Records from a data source
::::::::

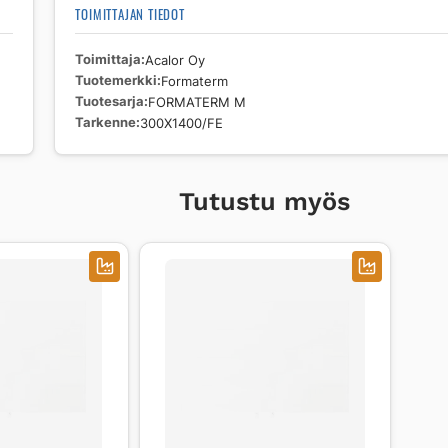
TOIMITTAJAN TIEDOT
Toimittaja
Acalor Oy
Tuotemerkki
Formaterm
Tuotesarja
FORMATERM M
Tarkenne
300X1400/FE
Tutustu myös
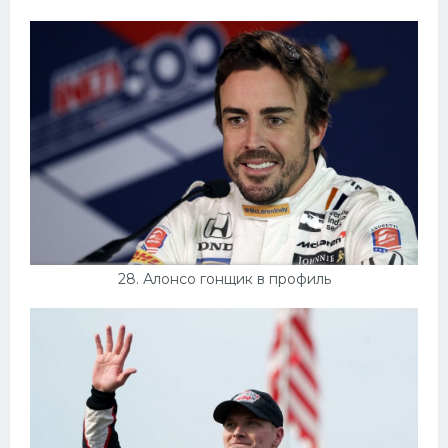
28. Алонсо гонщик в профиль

::::::::

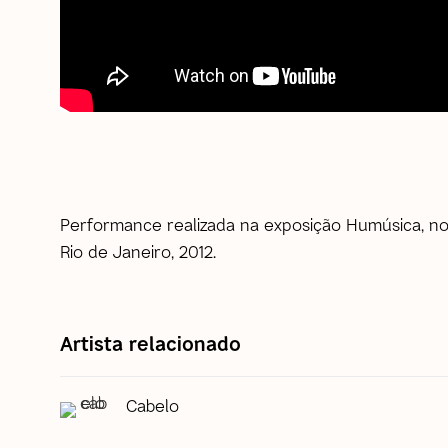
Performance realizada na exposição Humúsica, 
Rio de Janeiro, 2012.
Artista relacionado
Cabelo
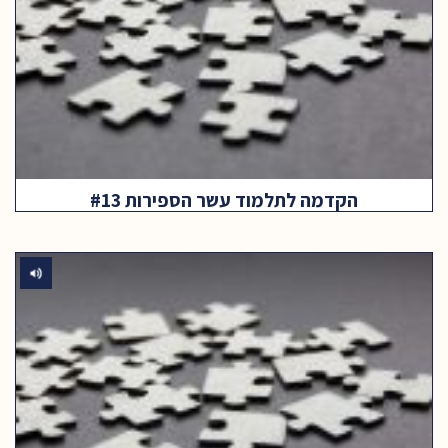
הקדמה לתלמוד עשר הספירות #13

::::::::

* EXERCISE GOAL *
Treat the line with "Rio de Janeiro, 2012." as the start and the line with "הקדמה לתלמוד עשר הספירות #13" as the end, and return exactly that span of the data above, both ends included, without pictures.

* SOLUTION FOR THIS EXERCISE *
Rio de Janeiro, 2012.
Artista relacionado
Cabelo
הקדמה לתלמוד עשר הספירות #13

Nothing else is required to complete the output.